Only lines holding the string "Società" are wanted; copy each one from the material.

• Records for processing:
--- START ---

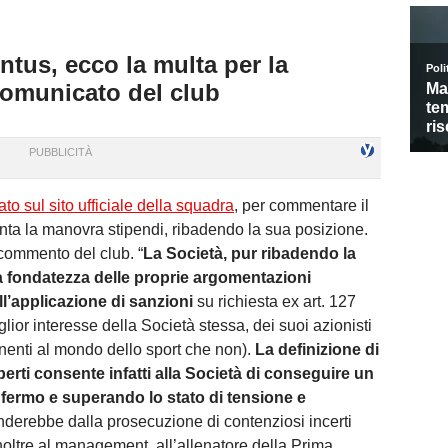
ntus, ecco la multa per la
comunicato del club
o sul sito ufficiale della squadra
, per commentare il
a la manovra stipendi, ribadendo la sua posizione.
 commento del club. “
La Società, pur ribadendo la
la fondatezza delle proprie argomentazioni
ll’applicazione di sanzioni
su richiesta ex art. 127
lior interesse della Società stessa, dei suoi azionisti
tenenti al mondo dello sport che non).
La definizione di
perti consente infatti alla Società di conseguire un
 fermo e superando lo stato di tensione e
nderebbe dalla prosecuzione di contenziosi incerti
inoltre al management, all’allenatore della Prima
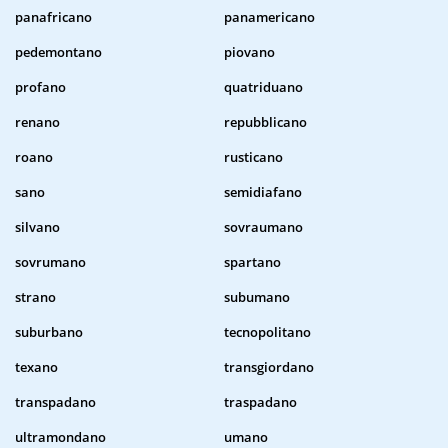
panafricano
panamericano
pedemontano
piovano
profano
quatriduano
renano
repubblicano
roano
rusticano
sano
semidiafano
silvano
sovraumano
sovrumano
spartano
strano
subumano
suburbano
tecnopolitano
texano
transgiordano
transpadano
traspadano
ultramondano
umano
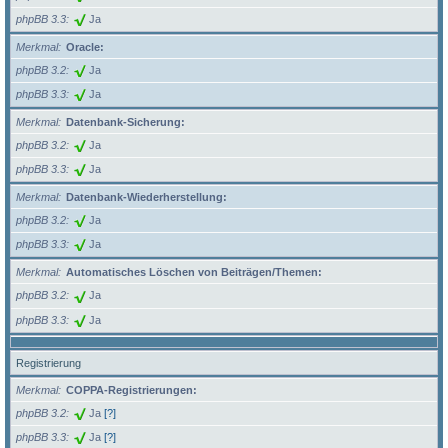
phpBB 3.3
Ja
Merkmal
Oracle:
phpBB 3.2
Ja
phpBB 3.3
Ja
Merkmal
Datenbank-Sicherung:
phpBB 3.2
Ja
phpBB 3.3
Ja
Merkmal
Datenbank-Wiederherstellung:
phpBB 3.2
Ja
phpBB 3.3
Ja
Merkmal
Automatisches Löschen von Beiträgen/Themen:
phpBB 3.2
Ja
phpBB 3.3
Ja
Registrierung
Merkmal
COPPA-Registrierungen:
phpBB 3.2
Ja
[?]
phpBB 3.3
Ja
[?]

--- END ---
--- START ---

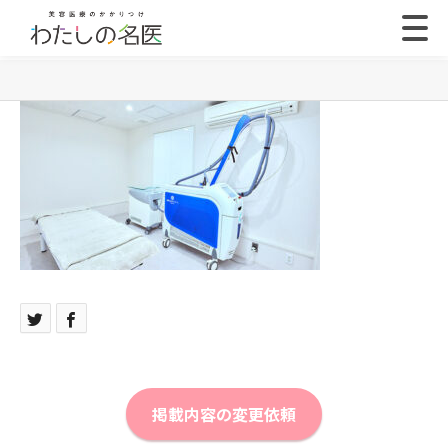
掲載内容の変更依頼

--- END ---

• Written answer:
La Società, pur ribadendo la
lior interesse della Società stessa, dei suoi azionisti
perti consente infatti alla Società di conseguire un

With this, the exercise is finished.